Extracted page text data:
....

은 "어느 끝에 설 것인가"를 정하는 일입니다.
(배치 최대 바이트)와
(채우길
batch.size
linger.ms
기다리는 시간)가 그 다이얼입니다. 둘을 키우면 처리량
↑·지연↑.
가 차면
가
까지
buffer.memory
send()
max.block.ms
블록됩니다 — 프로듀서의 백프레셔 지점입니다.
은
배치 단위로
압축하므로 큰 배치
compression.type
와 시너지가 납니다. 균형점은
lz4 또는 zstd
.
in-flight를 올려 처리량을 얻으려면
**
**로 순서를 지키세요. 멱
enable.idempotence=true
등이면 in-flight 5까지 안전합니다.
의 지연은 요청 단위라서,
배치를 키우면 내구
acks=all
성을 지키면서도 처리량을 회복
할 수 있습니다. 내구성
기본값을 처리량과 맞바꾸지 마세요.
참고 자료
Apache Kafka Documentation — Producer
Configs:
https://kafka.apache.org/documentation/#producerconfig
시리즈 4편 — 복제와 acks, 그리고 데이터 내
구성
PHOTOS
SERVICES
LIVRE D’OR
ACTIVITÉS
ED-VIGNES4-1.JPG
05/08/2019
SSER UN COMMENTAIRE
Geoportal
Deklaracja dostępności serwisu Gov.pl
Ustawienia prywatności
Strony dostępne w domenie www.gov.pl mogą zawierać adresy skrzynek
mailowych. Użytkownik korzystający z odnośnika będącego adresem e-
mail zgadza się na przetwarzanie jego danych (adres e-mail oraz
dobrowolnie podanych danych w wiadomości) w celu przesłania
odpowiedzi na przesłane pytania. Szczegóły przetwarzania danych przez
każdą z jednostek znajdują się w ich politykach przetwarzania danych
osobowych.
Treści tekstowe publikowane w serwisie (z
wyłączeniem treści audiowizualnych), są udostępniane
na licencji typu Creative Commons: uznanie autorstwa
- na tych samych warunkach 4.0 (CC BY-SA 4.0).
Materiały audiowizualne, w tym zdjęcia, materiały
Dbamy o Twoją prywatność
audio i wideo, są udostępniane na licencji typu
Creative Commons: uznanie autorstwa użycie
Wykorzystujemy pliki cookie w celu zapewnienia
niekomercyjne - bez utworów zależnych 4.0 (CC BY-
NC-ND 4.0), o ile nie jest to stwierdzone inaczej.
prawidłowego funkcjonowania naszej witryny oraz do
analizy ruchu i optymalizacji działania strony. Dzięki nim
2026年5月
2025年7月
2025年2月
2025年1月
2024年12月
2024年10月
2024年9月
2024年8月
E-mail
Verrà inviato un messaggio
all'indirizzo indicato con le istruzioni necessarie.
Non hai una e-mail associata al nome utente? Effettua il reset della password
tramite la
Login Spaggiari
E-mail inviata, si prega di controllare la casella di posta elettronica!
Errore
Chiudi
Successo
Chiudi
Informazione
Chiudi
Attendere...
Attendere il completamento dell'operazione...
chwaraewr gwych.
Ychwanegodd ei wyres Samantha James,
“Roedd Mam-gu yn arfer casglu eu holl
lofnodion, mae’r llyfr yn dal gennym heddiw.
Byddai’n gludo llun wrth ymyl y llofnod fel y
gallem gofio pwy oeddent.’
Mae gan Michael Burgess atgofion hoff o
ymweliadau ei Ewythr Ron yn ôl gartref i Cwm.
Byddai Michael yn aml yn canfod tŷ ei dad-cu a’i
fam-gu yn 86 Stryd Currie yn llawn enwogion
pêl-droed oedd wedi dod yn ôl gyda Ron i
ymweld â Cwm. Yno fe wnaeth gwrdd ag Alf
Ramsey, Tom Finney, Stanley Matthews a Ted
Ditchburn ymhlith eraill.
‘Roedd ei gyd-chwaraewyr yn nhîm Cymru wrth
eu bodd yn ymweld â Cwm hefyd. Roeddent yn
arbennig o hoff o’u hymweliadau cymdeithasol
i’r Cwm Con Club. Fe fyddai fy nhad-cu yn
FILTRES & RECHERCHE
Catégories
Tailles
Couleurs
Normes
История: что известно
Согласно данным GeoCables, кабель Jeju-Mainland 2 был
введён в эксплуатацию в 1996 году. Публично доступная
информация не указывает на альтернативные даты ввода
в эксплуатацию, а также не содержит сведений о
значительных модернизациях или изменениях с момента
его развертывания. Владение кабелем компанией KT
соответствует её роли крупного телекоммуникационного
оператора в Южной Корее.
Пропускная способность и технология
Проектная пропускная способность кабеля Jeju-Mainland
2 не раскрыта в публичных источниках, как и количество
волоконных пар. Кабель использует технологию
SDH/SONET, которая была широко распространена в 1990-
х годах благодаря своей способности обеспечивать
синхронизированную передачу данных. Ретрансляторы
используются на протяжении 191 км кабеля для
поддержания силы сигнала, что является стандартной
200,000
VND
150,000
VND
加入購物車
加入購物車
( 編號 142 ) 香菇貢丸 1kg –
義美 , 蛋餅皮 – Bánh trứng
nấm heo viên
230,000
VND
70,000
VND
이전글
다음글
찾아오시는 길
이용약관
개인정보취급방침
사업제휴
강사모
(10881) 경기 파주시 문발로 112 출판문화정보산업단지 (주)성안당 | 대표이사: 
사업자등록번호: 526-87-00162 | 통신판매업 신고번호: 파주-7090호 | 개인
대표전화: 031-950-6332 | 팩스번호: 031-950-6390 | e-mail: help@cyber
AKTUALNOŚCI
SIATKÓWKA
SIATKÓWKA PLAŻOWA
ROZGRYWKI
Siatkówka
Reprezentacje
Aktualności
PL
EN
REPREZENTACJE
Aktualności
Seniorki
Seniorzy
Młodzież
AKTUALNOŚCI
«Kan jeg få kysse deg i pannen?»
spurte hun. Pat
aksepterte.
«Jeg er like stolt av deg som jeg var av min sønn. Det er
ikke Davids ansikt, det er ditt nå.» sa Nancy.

....

_AIM OF THE TASK_.
Your job here is to copy the entries above exactly.

_WRITTEN SOLUTION_.
은 "어느 끝에 설 것인가"를 정하는 일입니다.
(배치 최대 바이트)와
(채우길
batch.size
linger.ms
기다리는 시간)가 그 다이얼입니다. 둘을 키우면 처리량
↑·지연↑.
가 차면
가
까지
buffer.memory
send()
max.block.ms
블록됩니다 — 프로듀서의 백프레셔 지점입니다.
은
배치 단위로
압축하므로 큰 배치
compression.type
와 시너지가 납니다. 균형점은
lz4 또는 zstd
.
in-flight를 올려 처리량을 얻으려면
**
**로 순서를 지키세요. 멱
enable.idempotence=true
등이면 in-flight 5까지 안전합니다.
의 지연은 요청 단위라서,
배치를 키우면 내구
acks=all
성을 지키면서도 처리량을 회복
할 수 있습니다. 내구성
기본값을 처리량과 맞바꾸지 마세요.
참고 자료
Apache Kafka Documentation — Producer
Configs:
https://kafka.apache.org/documentation/#producerconfig
시리즈 4편 — 복제와 acks, 그리고 데이터 내
구성
PHOTOS
SERVICES
LIVRE D’OR
ACTIVITÉS
ED-VIGNES4-1.JPG
05/08/2019
SSER UN COMMENTAIRE
Geoportal
Deklaracja dostępności serwisu Gov.pl
Ustawienia prywatności
Strony dostępne w domenie www.gov.pl mogą zawierać adresy skrzynek
mailowych. Użytkownik korzystający z odnośnika będącego adresem e-
mail zgadza się na przetwarzanie jego danych (adres e-mail oraz
dobrowolnie podanych danych w wiadomości) w celu przesłania
odpowiedzi na przesłane pytania. Szczegóły przetwarzania danych przez
każdą z jednostek znajdują się w ich politykach przetwarzania danych
osobowych.
Treści tekstowe publikowane w serwisie (z
wyłączeniem treści audiowizualnych), są udostępniane
na licencji typu Creative Commons: uznanie autorstwa
- na tych samych warunkach 4.0 (CC BY-SA 4.0).
Materiały audiowizualne, w tym zdjęcia, materiały
Dbamy o Twoją prywatność
audio i wideo, są udostępniane na licencji typu
Creative Commons: uznanie autorstwa użycie
Wykorzystujemy pliki cookie w celu zapewnienia
niekomercyjne - bez utworów zależnych 4.0 (CC BY-
NC-ND 4.0), o ile nie jest to stwierdzone inaczej.
prawidłowego funkcjonowania naszej witryny oraz do
analizy ruchu i optymalizacji działania strony. Dzięki nim
2026年5月
2025年7月
2025年2月
2025年1月
2024年12月
2024年10月
2024年9月
2024年8月
E-mail
Verrà inviato un messaggio
all'indirizzo indicato con le istruzioni necessarie.
Non hai una e-mail associata al nome utente? Effettua il reset della password
tramite la
Login Spaggiari
E-mail inviata, si prega di controllare la casella di posta elettronica!
Errore
Chiudi
Successo
Chiudi
Informazione
Chiudi
Attendere...
Attendere il completamento dell'operazione...
chwaraewr gwych.
Ychwanegodd ei wyres Samantha James,
“Roedd Mam-gu yn arfer casglu eu holl
lofnodion, mae’r llyfr yn dal gennym heddiw.
Byddai’n gludo llun wrth ymyl y llofnod fel y
gallem gofio pwy oeddent.’
Mae gan Michael Burgess atgofion hoff o
ymweliadau ei Ewythr Ron yn ôl gartref i Cwm.
Byddai Michael yn aml yn canfod tŷ ei dad-cu a’i
fam-gu yn 86 Stryd Currie yn llawn enwogion
pêl-droed oedd wedi dod yn ôl gyda Ron i
ymweld â Cwm. Yno fe wnaeth gwrdd ag Alf
Ramsey, Tom Finney, Stanley Matthews a Ted
Ditchburn ymhlith eraill.
‘Roedd ei gyd-chwaraewyr yn nhîm Cymru wrth
eu bodd yn ymweld â Cwm hefyd. Roeddent yn
arbennig o hoff o’u hymweliadau cymdeithasol
i’r Cwm Con Club. Fe fyddai fy nhad-cu yn
FILTRES & RECHERCHE
Catégories
Tailles
Couleurs
Normes
История: что известно
Согласно данным GeoCables, кабель Jeju-Mainland 2 был
введён в эксплуатацию в 1996 году. Публично доступная
информация не указывает на альтернативные даты ввода
в эксплуатацию, а также не содержит сведений о
значительных модернизациях или изменениях с момента
его развертывания. Владение кабелем компанией KT
соответствует её роли крупного телекоммуникационного
оператора в Южной Корее.
Пропускная способность и технология
Проектная пропускная способность кабеля Jeju-Mainland
2 не раскрыта в публичных источниках, как и количество
волоконных пар. Кабель использует технологию
SDH/SONET, которая была широко распространена в 1990-
х годах благодаря своей способности обеспечивать
синхронизированную передачу данных. Ретрансляторы
используются на протяжении 191 км кабеля для
поддержания силы сигнала, что является стандартной
200,000
VND
150,000
VND
加入購物車
加入購物車
( 編號 142 ) 香菇貢丸 1kg –
義美 , 蛋餅皮 – Bánh trứng
nấm heo viên
230,000
VND
70,000
VND
이전글
다음글
찾아오시는 길
이용약관
개인정보취급방침
사업제휴
강사모
(10881) 경기 파주시 문발로 112 출판문화정보산업단지 (주)성안당 | 대표이사: 
사업자등록번호: 526-87-00162 | 통신판매업 신고번호: 파주-7090호 | 개인
대표전화: 031-950-6332 | 팩스번호: 031-950-6390 | e-mail: help@cyber
AKTUALNOŚCI
SIATKÓWKA
SIATKÓWKA PLAŻOWA
ROZGRYWKI
Siatkówka
Reprezentacje
Aktualności
PL
EN
REPREZENTACJE
Aktualności
Seniorki
Seniorzy
Młodzież
AKTUALNOŚCI
«Kan jeg få kysse deg i pannen?»
spurte hun. Pat
aksepterte.
«Jeg er like stolt av deg som jeg var av min sønn. Det er
ikke Davids ansikt, det er ditt nå.» sa Nancy.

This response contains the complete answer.